RE: Normalization in panlingual application

From: Philippe Verdy (
Date: Wed Sep 19 2007 - 20:04:00 CDT

  • Next message: Philippe Verdy: "RE: New Public Review Issue: Proposed Update UTS #18"

    Asmus Freytag [] wrote:
    > Envoyé : jeudi 20 septembre 2007 02:41
    > À :
    > Cc : 'Jonathan Pool';
    > Objet : Re: Normalization in panlingual application
    > On 9/19/2007 5:21 PM, Philippe Verdy wrote:
    > > Asmus Freytag wrote:
    > >
    > >> What is an invalid distinction is defined by your application. If you
    > >> case-fold, case is an invalid distinction. If your goal is to be able
    > to
    > >> represent text faithfully, then the "K" series of normalizations has no
    > >> place in your design (It's too haphazard - for example, also, 5¼ would
    > >> be turned into 51/4, which is decidedly not the same thing).
    > >>
    > >
    > > This is only a problem is the converted text has to be plain-text. If
    > the
    > > target of the project is to allow building rich-text documents from the
    > > corpus, then conversion using NFKC becomes possible,
    > A conversion that takes plain text to rich text, per definition, is not
    > one of the Unicode Normalization Forms, but, at best, a higher-level
    > protocol built on top a Normalization form. More on that below.
    > > for example using some
    > > XML annotation, the conversion would be something like
    > > "5<fraction>1/4</fraction>" and will in NFKC form (also in NFC form by
    > > definition, as well as, here, in NFC and NFD forms).
    > >
    > Since none of the common libraries that implement normalization forms
    > perform the necessary mappings to markup out of the box, anyone
    > contemplating such a scheme would be forced to implement either a
    > pre-processing step, or their own normalization logic. This is a
    > downright scary suggestion, since such an approach would lose the
    > benefit of using well-tested implementation. Normalization is tricky
    > enough that one should try to not implement if from scratch if all
    > possible.
    > You realize, also, that it is not (in the general case) possible to
    > apply normalization piece-meal. Because of that, breaking the text into
    > runs and then normalizing can give different results (in some cases),
    > which makes pre-processing a dicey option.

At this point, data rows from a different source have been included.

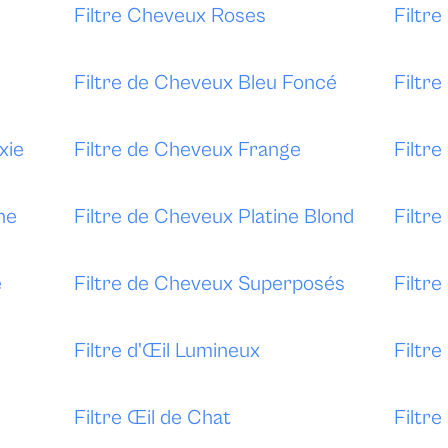
Filtre Cheveux Roses
Filtr
Filtre de Cheveux Bleu Foncé
Filtre
xie
Filtre de Cheveux Frange
Filtr
ne
Filtre de Cheveux Platine Blond
Filtr
é
Filtre de Cheveux Superposés
Filtr
Filtre d'Œil Lumineux
Filtre
Filtre Œil de Chat
Filtr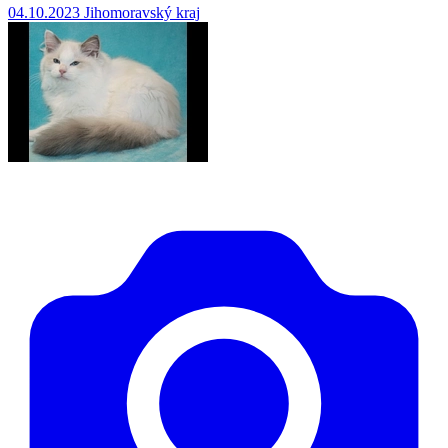
04.10.2023
Jihomoravský kraj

    That's not my opinion. At least the first step of the conversion (converting
    to NFC) is very safe and preserves differences, using standard programs
    (which are widely available, so this step represents norisk). Detecting
    compatible characters and mapping them to annoted forms can be applied after
    this step in a very straightforward thing. But I won't recommend applying
    blindly a NFKC/D transformation from a large corpus of texts in different
    formats with different conventions without asking outself why some
    differences were encoded like this, using compatible characters (not in
    NFKC/D form).

    > > Such annotation changes the nature of texts, by turning them not in
    > linear
    > > suites of characters by mapping a structure on top of this.
    > Precisely the point I made above.
    > > Given the
    > > expected usage, parsing texts to mapa structure on top of them will
    > probably
    > > be a bonus, as it will ease later reuse of the converted corpus, within
    > > different contexts.
    > >
    > >
    > That may be, but the better choice is to normalize according to NFC/NFD
    > and then apply particular foldings, and/or substitutions of markup. The
    > "K" series of normalization forms, by default, just "k"orrupt the data.

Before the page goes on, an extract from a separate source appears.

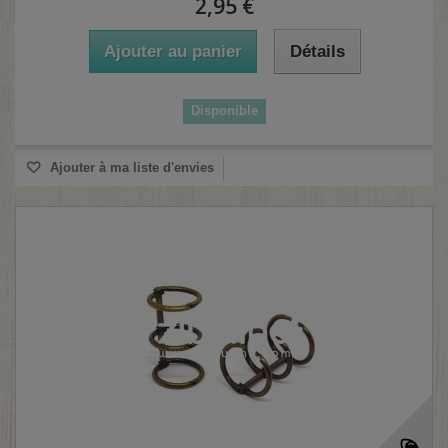
2,95 €
Ajouter au panier
Détails
Disponible
Ajouter à ma liste d'envies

    That's exactly what I suggested: avoiding blind usage of the K series for
    large corpus of texts. The particular foldings need to be applied by first
    looking into the corpus how much they affect the text, so this should be
    done by testing differences, counting them, extracting the differences to
    check the results, and then apply it to the selected sub-corpus, step by
    step. Such thing can't be automated as it requires some knowledge of the
    language or subject of the texts and reviewing by humans. Using NFKD blindly
    is very risky for large corpus as there's no way to revert the lossy

    Computing statistics about the usage of compatible characters remaining in
    the converted text will help manage the work to do, by helping making
    subselections. Also, if you keep in the corpus some other metadata
    indicating text source and usage or subject, this may help making
    subselections in a more relevant way. This way, any mapping needs not be
    applied to the whole corpus, but only where it is relevant. It's quite easy
    to compute such statistics, because compatible characters are known
    extensively, and there are not so many ones in Unicode. A very basic filter
    can be made to count their occurrences in the indexed texts.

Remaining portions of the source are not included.